Finally, we conduct module mining to identify the relationship between gene expression modules and immune markers.

2.5 LASSO COX analysis

Under the univariate COX regression and LASSO regression analysis, 13 genes were incorporated into the model. The risk score (RS) of each sample was calculated using Eq. (4) below:

$\displaystyle\textit{Risk score}(\textit{RS})=\sum\limits_{i=1}^{N}(\textit{% Exp}_{i}\ast C_{i})$ (4)

Almonst, $N$ is the number of prognostic lumps that permeate immune cells, $\textit{Exp}_{i}$ is the expression profile of bump permeate immune cells, with the $C_{i}$ representative of the regression coefficient determined by LASSO analysis.

2.6 Mutation landscape analysis

The ‘maftools’ package in R [16] was executed to observe the effects of TNFRSF4 expression and RS grouping on gene mutations occuring in HCC samples (in this step, excluding samples occurring no mutations, 353 samples were left).

Figure 2.

Screening of single gene TNFRSF4.

Figure 3.

Clinical analysis of TNFRSF4. (A) Violin chart shows the relative expression of TNFRSF4 in normal and tumor samples; (B) KM curve of TCGA cohort high ( $n=$ 183) and low TNFRSF4 expression group ( $n=$ 182). (C) 1, 3 and 5 year ROC curve; (D–F) Box plot of TNFRSF4 expression in different disease stage and tumor grade.

All the statistical analysis in this manuscript were performed by R software (https://www.r-project.org/), with the creteria of $p<$ 0.05 for a $T$ -test of being statistical significance.

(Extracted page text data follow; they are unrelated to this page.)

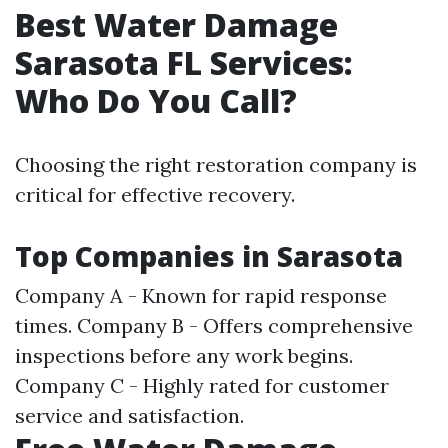
Best Water Damage
Sarasota FL Services:
Who Do You Call?
Choosing the right restoration company is
critical for effective recovery.
Top Companies in Sarasota
Company A - Known for rapid response
times. Company B - Offers comprehensive
inspections before any work begins.
Company C - Highly rated for customer
service and satisfaction.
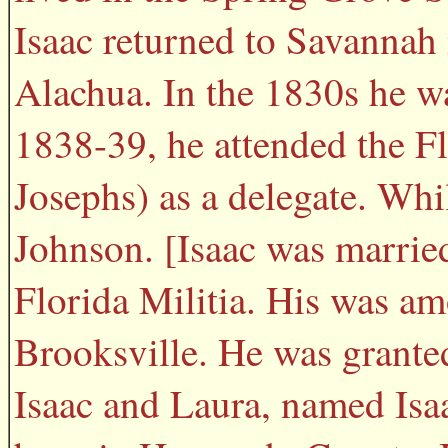
Isaac returned to Savannah
Alachua. In the 1830s he w
1838-39, he attended the F
Josephs) as a delegate. Whi
Johnson. [Isaac was married
Florida Militia. His was amo
Brooksville. He was grante
Isaac and Laura, named Isaa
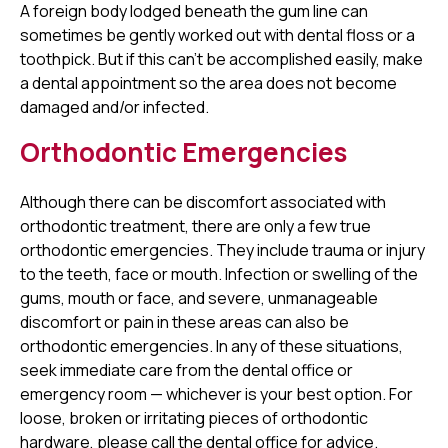
A foreign body lodged beneath the gum line can
sometimes be gently worked out with dental floss or a
toothpick. But if this can't be accomplished easily, make
a dental appointment so the area does not become
damaged and/or infected.
Orthodontic Emergencies
Although there can be discomfort associated with
orthodontic treatment, there are only a few true
orthodontic emergencies. They include trauma or injury
to the teeth, face or mouth. Infection or swelling of the
gums, mouth or face, and severe, unmanageable
discomfort or pain in these areas can also be
orthodontic emergencies. In any of these situations,
seek immediate care from the dental office or
emergency room — whichever is your best option. For
loose, broken or irritating pieces of orthodontic
hardware, please call the dental office for advice.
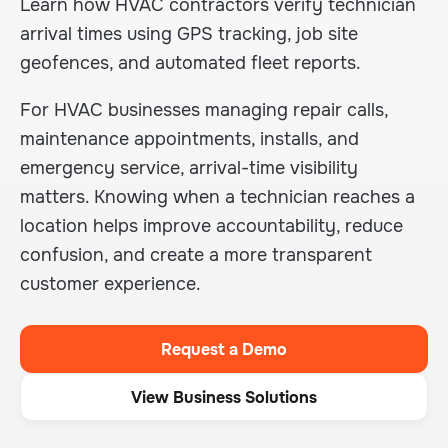
Learn how HVAC contractors verify technician
arrival times using GPS tracking, job site
geofences, and automated fleet reports.
For HVAC businesses managing repair calls,
maintenance appointments, installs, and
emergency service, arrival-time visibility
matters. Knowing when a technician reaches a
location helps improve accountability, reduce
confusion, and create a more transparent
customer experience.
Request a Demo
View Business Solutions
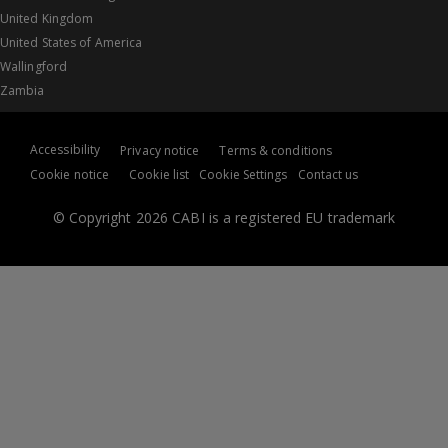
United Kingdom
United States of America
Wallingford
Zambia
Accessibility
Privacy notice
Terms & conditions
Cookie notice
Cookie list
Cookie Settings
Contact us
© Copyright 2026 CABI is a registered EU trademark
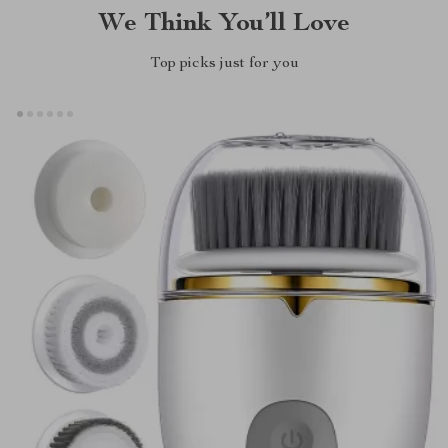
We Think You’ll Love
Top picks just for you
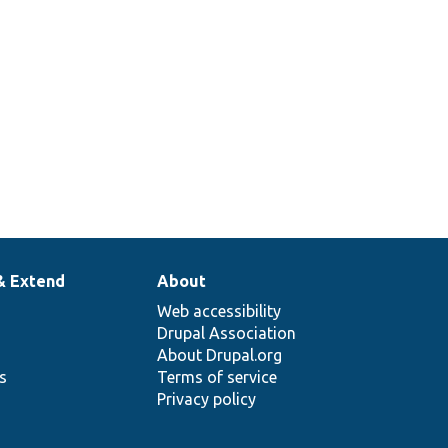
& Extend
About
Web accessibility
Drupal Association
About Drupal.org
ns
Terms of service
Privacy policy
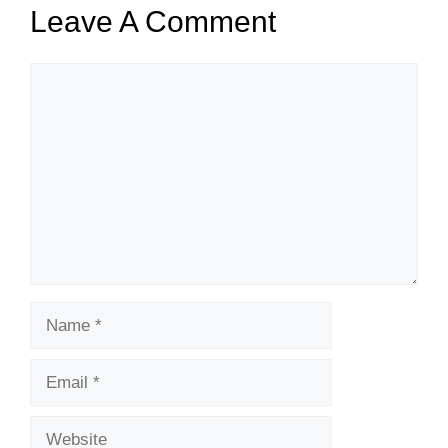
Leave A Comment
Comment
Name
Email
Website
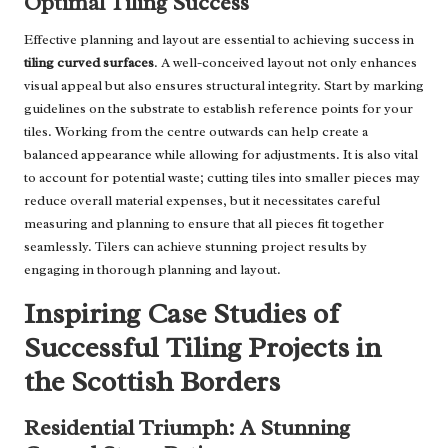
Optimal Tiling Success
Effective planning and layout are essential to achieving success in
tiling curved surfaces
. A well-conceived layout not only enhances
visual appeal but also ensures structural integrity. Start by marking
guidelines on the substrate to establish reference points for your
tiles. Working from the centre outwards can help create a
balanced appearance while allowing for adjustments. It is also vital
to account for potential waste; cutting tiles into smaller pieces may
reduce overall material expenses, but it necessitates careful
measuring and planning to ensure that all pieces fit together
seamlessly. Tilers can achieve stunning project results by
engaging in thorough planning and layout.
Inspiring Case Studies of
Successful Tiling Projects in
the Scottish Borders
Residential Triumph: A Stunning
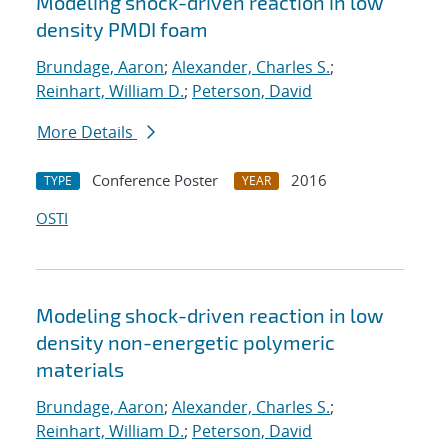
Modeling shock-driven reaction in low
density PMDI foam
Brundage, Aaron
;
Alexander, Charles S.
;
Reinhart, William D.
;
Peterson, David
More Details
Conference Poster
2016
TYPE
YEAR
OSTI
Modeling shock-driven reaction in low
density non-energetic polymeric
materials
Brundage, Aaron
;
Alexander, Charles S.
;
Reinhart, William D.
;
Peterson, David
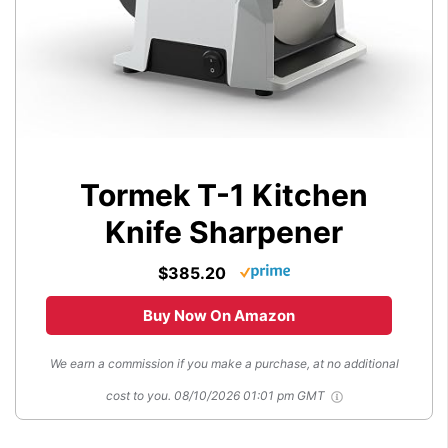
Tormek T-1 Kitchen
Knife Sharpener
$385.20
Buy Now On Amazon
We earn a commission if you make a purchase, at no additional
cost to you.
08/10/2026 01:01 pm GMT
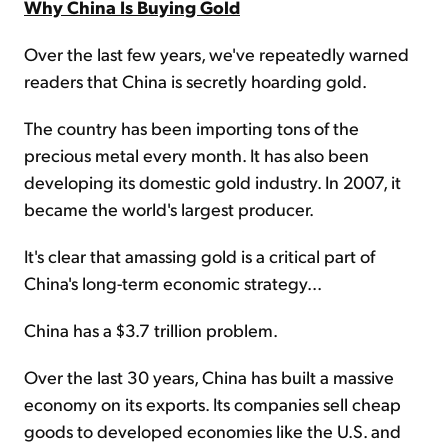
Why China Is Buying Gold
Over the last few years, we've repeatedly warned
readers that China is secretly hoarding gold.
The country has been importing tons of the
precious metal every month. It has also been
developing its domestic gold industry. In 2007, it
became the world's largest producer.
It's clear that amassing gold is a critical part of
China's long-term economic strategy...
China has a $3.7 trillion problem.
Over the last 30 years, China has built a massive
economy on its exports. Its companies sell cheap
goods to developed economies like the U.S. and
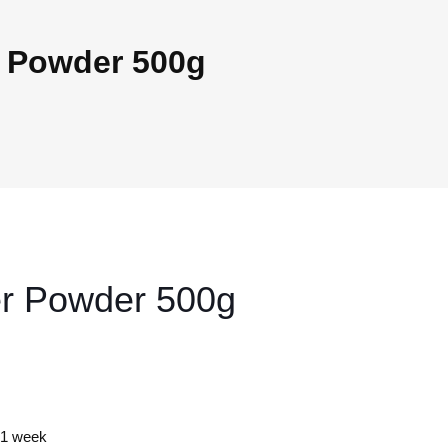
r Powder 500g
er Powder 500g
y 1 week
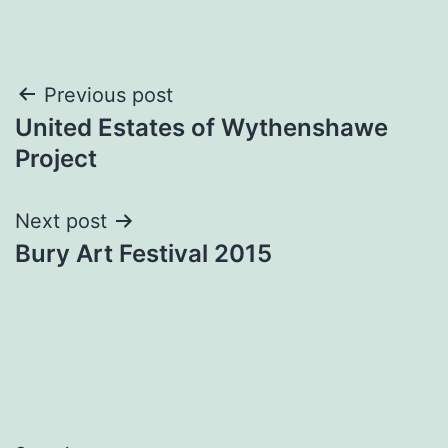
Post
Previous post
United Estates of Wythenshawe
navigation
Project
Next post
Bury Art Festival 2015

The median of sample was used as the critical value dividing high/low groups.

3. Results

3.1 TNFRSF4 identification in HCC and its prognosis evaluation

318 genes were resulted from the intersection of HCC whole genome, immune-related genes, and the mutation genes, then subject to GEPIA 2 and ENCORI databases to analyze the survival outcome and differential expression, yielding 10 genes with the $P<$ 0.05. In consideration of previously reported 9 genes in HCC, the remained gene TNFRSF4 amongst was identified as a prognosis marker (Fig. 2).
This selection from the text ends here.